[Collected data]

------------

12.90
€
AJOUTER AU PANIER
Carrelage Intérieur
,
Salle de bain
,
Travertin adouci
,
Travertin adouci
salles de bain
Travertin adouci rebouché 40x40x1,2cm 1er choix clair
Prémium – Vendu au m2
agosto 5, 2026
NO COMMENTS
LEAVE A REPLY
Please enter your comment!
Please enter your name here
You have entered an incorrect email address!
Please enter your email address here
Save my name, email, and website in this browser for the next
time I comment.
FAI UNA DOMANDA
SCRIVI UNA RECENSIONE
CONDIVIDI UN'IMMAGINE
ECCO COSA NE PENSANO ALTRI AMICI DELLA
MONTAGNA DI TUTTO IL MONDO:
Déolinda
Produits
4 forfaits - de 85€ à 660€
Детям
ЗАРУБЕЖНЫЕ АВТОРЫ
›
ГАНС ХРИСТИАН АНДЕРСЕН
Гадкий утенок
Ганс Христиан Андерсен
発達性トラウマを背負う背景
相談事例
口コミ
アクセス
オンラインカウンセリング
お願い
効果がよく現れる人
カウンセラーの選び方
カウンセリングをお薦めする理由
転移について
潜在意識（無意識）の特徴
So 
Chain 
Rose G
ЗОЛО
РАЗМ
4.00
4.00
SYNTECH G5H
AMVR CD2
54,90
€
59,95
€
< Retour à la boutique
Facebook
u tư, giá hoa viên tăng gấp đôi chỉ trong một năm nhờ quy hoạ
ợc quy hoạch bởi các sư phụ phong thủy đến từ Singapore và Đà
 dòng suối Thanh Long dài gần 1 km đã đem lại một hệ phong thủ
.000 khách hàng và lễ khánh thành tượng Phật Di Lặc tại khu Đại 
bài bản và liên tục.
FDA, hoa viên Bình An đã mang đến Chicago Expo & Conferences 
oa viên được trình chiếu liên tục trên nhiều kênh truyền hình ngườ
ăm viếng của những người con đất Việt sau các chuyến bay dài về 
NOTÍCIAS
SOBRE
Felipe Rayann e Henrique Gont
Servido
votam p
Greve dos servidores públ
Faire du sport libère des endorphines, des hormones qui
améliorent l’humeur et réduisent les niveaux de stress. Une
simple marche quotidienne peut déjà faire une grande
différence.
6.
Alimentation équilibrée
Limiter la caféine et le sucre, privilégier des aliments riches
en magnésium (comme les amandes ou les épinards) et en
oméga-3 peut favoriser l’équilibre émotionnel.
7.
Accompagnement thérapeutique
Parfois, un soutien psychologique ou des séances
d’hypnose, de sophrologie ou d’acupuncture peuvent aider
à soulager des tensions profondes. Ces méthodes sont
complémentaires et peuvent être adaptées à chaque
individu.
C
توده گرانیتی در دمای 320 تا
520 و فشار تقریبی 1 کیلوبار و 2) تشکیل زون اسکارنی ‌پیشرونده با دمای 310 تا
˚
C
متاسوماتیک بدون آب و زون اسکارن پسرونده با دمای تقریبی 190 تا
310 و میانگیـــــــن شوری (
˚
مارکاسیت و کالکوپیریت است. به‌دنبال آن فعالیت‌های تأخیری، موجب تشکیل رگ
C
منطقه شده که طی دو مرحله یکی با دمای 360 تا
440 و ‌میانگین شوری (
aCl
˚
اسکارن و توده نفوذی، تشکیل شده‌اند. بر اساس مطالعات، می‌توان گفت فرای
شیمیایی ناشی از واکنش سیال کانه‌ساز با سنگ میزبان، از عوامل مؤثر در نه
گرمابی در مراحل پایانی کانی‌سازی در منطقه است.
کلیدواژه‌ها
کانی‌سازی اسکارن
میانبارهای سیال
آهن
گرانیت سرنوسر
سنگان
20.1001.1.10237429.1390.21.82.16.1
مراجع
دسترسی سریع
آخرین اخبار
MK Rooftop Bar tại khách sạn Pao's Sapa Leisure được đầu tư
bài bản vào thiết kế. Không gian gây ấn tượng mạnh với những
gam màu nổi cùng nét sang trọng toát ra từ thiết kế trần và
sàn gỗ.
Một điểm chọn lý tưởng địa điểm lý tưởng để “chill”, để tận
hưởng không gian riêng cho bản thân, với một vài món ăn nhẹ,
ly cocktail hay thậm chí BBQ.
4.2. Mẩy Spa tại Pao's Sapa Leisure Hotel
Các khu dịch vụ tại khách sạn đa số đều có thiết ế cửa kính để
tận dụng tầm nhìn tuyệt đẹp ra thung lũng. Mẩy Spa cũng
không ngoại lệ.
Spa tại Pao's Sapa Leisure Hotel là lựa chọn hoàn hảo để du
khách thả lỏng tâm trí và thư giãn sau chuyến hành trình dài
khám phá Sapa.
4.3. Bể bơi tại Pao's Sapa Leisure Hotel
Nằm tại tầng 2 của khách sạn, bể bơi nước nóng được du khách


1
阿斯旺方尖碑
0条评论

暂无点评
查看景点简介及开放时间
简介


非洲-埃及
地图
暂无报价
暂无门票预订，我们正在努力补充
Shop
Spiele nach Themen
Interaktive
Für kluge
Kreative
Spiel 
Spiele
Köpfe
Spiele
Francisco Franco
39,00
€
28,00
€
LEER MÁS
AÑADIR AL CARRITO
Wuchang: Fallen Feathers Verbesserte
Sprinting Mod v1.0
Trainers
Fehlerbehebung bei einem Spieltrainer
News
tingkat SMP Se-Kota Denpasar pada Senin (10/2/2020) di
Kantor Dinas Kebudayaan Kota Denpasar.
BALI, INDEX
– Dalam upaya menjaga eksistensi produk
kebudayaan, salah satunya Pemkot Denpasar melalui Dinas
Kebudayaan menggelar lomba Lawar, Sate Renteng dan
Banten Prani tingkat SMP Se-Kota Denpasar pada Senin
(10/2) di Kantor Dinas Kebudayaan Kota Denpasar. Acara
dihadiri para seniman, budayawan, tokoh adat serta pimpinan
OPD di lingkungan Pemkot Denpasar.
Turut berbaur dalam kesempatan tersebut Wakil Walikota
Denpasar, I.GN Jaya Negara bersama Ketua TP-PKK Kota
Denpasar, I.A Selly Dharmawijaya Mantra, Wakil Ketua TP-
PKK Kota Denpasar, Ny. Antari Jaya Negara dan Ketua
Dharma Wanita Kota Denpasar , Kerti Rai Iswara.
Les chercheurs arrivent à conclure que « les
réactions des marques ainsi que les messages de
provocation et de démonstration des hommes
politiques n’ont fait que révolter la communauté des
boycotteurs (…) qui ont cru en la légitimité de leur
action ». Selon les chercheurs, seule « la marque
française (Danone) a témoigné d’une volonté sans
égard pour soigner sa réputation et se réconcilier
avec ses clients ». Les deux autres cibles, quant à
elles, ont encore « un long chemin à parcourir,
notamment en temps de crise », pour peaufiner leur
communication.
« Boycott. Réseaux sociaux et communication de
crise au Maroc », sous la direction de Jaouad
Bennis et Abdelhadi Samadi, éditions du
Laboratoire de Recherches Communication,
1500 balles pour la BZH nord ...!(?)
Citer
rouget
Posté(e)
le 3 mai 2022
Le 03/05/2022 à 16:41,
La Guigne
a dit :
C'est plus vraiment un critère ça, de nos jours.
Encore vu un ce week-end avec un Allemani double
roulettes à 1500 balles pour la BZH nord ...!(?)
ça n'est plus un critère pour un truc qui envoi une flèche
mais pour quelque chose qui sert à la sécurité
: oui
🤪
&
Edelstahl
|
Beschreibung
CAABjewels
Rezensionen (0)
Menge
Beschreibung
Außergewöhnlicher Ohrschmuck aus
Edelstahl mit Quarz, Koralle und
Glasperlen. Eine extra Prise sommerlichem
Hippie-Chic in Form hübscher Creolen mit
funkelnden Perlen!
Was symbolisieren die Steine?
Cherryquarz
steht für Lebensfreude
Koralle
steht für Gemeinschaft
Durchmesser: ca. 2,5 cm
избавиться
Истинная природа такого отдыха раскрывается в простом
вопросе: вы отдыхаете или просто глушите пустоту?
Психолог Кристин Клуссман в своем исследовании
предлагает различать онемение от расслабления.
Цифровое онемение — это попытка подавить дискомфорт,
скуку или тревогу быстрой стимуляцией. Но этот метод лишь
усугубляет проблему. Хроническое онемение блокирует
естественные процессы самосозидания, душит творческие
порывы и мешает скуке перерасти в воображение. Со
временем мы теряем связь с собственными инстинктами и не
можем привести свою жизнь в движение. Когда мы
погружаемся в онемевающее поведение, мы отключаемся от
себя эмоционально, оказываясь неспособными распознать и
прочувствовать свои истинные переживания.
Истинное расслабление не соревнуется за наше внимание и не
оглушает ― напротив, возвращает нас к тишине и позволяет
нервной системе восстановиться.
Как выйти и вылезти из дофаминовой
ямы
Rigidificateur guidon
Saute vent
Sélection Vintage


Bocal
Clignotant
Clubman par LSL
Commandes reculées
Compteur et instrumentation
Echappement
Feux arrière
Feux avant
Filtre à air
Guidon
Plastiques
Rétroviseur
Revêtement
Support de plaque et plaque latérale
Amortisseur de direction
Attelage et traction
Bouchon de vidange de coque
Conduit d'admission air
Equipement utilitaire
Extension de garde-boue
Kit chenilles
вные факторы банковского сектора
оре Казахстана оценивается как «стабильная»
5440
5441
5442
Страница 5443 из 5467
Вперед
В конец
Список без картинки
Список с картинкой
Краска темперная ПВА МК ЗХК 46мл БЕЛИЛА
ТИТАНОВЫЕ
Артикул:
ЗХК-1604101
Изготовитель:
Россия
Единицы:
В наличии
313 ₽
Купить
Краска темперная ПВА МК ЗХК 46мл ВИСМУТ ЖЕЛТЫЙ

------------

▶ **What to produce**
Whenever the string "توده" shows up in a line above, copy that line.

▶ **Exercise output**
توده گرانیتی در دمای 320 تا
اسکارن و توده نفوذی، تشکیل شده‌اند. بر اساس مطالعات، می‌توان گفت فرای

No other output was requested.